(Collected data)
- Opening Delimiter -

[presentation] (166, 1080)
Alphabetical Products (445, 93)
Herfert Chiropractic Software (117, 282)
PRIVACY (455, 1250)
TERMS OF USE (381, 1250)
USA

- Closing Delimiter -

▸ **Work task**
Give again, exactly, every line from the one holding "Alphabetical Products (445, 93)" to the last line of the data.

▸ **Reply**
Alphabetical Products (445, 93)
Herfert Chiropractic Software (117, 282)
PRIVACY (455, 1250)
TERMS OF USE (381, 1250)
USA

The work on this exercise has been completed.